* Task to carry out: In the listing below, find the line containing "Józsefvárosi Lakásügynökség" and the line containing "tu dominio de nivel supe". Repeat exactly those two lines and every line between them, nothing more.

..........

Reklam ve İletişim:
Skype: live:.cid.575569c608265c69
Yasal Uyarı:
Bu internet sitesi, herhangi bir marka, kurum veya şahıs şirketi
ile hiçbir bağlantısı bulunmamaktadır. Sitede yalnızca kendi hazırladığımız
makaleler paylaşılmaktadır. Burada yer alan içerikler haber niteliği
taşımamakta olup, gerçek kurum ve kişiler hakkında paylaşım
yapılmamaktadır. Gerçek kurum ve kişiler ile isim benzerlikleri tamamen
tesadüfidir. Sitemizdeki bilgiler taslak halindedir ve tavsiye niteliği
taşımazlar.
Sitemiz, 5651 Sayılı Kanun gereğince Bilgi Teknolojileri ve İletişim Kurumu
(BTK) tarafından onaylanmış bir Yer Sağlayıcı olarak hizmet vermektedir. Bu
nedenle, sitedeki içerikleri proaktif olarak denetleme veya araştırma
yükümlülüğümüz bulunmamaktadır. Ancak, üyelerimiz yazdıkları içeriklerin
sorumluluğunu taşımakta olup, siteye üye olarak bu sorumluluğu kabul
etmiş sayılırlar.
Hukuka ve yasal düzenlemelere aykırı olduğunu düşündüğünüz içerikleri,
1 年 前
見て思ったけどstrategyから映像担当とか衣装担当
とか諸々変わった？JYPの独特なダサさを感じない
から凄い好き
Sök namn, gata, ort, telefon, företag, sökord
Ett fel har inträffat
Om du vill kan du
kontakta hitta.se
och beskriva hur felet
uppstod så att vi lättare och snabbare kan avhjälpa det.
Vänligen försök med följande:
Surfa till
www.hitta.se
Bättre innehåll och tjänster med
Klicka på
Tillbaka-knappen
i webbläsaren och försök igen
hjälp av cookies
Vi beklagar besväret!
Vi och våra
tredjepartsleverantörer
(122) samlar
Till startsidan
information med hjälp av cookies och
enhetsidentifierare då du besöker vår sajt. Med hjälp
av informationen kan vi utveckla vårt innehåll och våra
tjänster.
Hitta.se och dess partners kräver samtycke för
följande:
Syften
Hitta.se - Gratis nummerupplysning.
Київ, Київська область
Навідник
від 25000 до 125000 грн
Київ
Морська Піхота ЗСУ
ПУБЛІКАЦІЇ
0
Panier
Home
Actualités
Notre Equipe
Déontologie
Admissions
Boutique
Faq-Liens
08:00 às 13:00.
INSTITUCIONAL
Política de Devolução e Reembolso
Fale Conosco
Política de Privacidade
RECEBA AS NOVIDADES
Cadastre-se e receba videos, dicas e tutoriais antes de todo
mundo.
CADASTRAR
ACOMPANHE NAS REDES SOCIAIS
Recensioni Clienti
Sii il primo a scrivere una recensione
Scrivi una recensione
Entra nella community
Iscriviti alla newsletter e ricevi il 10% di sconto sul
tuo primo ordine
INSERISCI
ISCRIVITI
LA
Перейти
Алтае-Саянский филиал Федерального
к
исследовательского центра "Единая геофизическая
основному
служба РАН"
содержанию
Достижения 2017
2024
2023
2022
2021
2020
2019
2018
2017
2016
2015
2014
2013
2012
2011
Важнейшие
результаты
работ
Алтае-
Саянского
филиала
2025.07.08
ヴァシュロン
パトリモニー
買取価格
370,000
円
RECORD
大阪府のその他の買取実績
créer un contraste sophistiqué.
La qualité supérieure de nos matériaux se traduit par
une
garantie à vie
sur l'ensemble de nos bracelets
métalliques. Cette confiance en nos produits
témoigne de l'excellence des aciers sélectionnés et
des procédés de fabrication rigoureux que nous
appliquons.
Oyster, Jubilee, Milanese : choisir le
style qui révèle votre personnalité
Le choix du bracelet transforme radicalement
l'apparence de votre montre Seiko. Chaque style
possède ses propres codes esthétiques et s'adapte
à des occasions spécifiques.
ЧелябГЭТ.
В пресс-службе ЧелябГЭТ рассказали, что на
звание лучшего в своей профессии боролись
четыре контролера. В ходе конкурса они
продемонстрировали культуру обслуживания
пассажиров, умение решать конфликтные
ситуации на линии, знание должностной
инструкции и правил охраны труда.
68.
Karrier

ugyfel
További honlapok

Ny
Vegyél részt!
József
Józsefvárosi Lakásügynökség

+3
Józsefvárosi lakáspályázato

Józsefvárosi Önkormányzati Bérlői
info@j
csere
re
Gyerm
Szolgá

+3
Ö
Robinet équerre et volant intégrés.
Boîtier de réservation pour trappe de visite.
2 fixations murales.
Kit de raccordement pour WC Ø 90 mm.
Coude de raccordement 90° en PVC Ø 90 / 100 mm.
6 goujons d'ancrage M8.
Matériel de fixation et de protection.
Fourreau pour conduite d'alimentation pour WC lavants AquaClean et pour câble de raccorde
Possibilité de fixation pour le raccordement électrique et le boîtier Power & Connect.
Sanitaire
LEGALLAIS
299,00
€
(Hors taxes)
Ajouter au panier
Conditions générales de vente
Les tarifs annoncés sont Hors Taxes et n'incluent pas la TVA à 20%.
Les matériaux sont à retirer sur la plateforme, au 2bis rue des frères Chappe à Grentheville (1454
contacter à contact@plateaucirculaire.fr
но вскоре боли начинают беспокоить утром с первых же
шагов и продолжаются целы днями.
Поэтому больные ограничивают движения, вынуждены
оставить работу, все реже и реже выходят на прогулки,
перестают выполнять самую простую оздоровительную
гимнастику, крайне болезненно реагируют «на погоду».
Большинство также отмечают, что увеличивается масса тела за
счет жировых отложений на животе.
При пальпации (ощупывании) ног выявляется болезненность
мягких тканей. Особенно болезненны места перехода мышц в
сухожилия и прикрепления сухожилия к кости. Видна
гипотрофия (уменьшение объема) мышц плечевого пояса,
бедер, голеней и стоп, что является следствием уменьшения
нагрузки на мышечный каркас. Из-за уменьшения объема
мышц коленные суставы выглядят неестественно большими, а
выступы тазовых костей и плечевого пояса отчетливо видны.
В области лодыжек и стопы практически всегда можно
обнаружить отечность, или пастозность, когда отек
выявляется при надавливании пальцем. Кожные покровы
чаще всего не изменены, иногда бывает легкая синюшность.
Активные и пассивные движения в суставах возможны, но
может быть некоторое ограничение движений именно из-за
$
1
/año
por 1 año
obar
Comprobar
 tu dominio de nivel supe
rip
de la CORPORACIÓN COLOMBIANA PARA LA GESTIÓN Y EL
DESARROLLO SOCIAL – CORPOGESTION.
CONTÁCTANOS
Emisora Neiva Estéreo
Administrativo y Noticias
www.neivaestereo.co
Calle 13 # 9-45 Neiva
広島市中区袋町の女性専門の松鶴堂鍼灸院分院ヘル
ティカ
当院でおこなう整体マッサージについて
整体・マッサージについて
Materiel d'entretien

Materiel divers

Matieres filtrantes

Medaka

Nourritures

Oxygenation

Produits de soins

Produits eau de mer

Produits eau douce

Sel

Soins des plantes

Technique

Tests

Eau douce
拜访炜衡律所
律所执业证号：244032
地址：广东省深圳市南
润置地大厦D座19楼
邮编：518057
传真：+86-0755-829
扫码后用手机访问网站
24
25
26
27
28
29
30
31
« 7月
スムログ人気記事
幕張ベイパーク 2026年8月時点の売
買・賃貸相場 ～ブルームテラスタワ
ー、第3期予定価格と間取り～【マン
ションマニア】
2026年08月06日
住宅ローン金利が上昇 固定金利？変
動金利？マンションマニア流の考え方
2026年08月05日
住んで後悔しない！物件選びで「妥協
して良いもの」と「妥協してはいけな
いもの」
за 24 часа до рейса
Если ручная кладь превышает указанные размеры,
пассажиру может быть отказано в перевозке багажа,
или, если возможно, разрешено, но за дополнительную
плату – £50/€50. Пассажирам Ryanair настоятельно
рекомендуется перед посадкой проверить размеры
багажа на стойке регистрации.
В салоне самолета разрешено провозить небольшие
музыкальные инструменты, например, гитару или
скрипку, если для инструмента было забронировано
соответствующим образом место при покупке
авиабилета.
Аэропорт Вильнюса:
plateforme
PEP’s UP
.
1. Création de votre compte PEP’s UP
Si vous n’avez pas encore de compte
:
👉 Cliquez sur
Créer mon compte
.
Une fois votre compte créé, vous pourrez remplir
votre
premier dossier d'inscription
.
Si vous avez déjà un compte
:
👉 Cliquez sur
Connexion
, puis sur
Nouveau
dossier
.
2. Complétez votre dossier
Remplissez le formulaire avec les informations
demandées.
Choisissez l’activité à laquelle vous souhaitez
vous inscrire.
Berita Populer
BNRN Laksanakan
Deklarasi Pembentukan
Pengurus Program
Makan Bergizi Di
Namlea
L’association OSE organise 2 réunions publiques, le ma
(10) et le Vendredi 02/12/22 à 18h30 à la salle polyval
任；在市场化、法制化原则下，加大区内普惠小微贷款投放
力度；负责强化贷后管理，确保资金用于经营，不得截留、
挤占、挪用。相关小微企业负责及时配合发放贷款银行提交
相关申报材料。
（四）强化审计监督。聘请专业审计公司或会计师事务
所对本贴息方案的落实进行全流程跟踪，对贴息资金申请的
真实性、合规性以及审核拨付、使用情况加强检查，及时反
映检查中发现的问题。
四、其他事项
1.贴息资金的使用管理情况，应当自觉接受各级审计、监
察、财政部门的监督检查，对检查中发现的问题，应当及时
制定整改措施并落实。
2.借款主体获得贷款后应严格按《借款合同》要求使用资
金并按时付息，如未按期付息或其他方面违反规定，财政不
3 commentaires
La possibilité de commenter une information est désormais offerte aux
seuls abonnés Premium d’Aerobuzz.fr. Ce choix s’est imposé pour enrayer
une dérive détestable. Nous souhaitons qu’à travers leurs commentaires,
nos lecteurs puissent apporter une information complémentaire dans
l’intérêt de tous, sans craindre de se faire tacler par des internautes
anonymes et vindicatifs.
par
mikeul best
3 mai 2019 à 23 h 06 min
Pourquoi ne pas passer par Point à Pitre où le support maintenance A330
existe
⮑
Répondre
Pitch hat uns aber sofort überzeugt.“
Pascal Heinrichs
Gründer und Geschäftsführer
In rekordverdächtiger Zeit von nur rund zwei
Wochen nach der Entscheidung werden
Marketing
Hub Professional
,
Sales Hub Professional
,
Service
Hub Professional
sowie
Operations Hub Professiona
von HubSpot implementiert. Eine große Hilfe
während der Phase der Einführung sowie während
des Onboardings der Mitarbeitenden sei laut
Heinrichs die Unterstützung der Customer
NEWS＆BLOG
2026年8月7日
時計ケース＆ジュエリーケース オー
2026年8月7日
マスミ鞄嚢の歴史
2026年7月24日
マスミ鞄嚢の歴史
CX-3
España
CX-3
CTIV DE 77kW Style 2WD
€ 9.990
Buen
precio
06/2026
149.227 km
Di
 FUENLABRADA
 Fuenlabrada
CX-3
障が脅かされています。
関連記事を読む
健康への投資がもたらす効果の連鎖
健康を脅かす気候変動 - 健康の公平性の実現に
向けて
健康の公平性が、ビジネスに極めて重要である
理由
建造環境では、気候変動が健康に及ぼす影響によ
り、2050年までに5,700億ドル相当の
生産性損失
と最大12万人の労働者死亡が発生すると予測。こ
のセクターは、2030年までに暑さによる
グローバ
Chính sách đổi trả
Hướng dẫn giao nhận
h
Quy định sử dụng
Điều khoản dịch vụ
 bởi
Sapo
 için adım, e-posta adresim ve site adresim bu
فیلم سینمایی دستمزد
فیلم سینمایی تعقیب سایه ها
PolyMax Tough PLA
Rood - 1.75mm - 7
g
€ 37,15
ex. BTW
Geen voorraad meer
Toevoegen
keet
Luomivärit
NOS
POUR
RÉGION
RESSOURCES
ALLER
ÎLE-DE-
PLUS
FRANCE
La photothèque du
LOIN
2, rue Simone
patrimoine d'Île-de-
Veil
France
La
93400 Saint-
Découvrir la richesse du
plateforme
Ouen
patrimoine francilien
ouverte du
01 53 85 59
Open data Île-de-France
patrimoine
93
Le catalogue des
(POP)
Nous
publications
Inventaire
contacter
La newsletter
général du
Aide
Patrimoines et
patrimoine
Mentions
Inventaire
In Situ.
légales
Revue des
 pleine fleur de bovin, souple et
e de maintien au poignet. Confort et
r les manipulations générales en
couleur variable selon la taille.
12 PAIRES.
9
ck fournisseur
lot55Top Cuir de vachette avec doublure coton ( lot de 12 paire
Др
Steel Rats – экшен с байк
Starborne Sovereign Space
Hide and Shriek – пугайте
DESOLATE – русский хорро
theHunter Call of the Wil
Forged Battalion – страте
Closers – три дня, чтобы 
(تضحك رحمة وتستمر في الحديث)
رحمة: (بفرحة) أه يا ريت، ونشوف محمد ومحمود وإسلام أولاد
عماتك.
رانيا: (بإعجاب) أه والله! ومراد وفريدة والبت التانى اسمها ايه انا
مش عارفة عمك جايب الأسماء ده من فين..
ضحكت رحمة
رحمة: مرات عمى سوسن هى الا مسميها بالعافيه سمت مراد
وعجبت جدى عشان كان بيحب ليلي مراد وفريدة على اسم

..........

* Response area:
Józsefvárosi Lakásügynökség

+3
Józsefvárosi lakáspályázato

Józsefvárosi Önkormányzati Bérlői
info@j
csere
re
Gyerm
Szolgá

+3
Ö
Robinet équerre et volant intégrés.
Boîtier de réservation pour trappe de visite.
2 fixations murales.
Kit de raccordement pour WC Ø 90 mm.
Coude de raccordement 90° en PVC Ø 90 / 100 mm.
6 goujons d'ancrage M8.
Matériel de fixation et de protection.
Fourreau pour conduite d'alimentation pour WC lavants AquaClean et pour câble de raccorde
Possibilité de fixation pour le raccordement électrique et le boîtier Power & Connect.
Sanitaire
LEGALLAIS
299,00
€
(Hors taxes)
Ajouter au panier
Conditions générales de vente
Les tarifs annoncés sont Hors Taxes et n'incluent pas la TVA à 20%.
Les matériaux sont à retirer sur la plateforme, au 2bis rue des frères Chappe à Grentheville (1454
contacter à contact@plateaucirculaire.fr
но вскоре боли начинают беспокоить утром с первых же
шагов и продолжаются целы днями.
Поэтому больные ограничивают движения, вынуждены
оставить работу, все реже и реже выходят на прогулки,
перестают выполнять самую простую оздоровительную
гимнастику, крайне болезненно реагируют «на погоду».
Большинство также отмечают, что увеличивается масса тела за
счет жировых отложений на животе.
При пальпации (ощупывании) ног выявляется болезненность
мягких тканей. Особенно болезненны места перехода мышц в
сухожилия и прикрепления сухожилия к кости. Видна
гипотрофия (уменьшение объема) мышц плечевого пояса,
бедер, голеней и стоп, что является следствием уменьшения
нагрузки на мышечный каркас. Из-за уменьшения объема
мышц коленные суставы выглядят неестественно большими, а
выступы тазовых костей и плечевого пояса отчетливо видны.
В области лодыжек и стопы практически всегда можно
обнаружить отечность, или пастозность, когда отек
выявляется при надавливании пальцем. Кожные покровы
чаще всего не изменены, иногда бывает легкая синюшность.
Активные и пассивные движения в суставах возможны, но
может быть некоторое ограничение движений именно из-за
$
1
/año
por 1 año
obar
Comprobar
 tu dominio de nivel supe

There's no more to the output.